▶ **INSTRUCTIONS TO FOLLOW**:
The whole listing below needs to be duplicated exactly, pictures aside.

▶ **SUPPLIED RECORDS**:
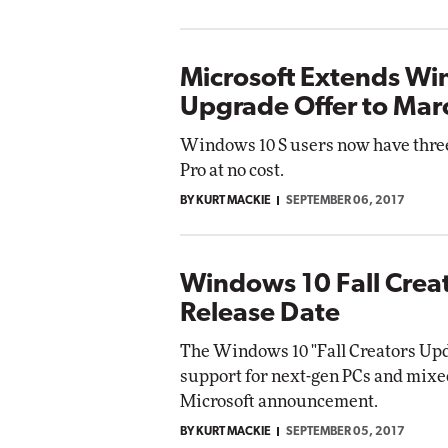
Microsoft Extends Wi
Upgrade Offer to Mar
Windows 10 S users now have thre
Pro at no cost.
BY KURT MACKIE
SEPTEMBER 06, 2017
Windows 10 Fall Crea
Release Date
The Windows 10 "Fall Creators Upda
support for next-gen PCs and mixed
Microsoft announcement.
BY KURT MACKIE
SEPTEMBER 05, 2017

▶ **SOLUTION FOR THIS TASK**:
Microsoft Extends Wi
Upgrade Offer to Mar
Windows 10 S users now have thre
Pro at no cost.
BY KURT MACKIE
SEPTEMBER 06, 2017
Windows 10 Fall Crea
Release Date
The Windows 10 "Fall Creators Upda
support for next-gen PCs and mixed
Microsoft announcement.
BY KURT MACKIE
SEPTEMBER 05, 2017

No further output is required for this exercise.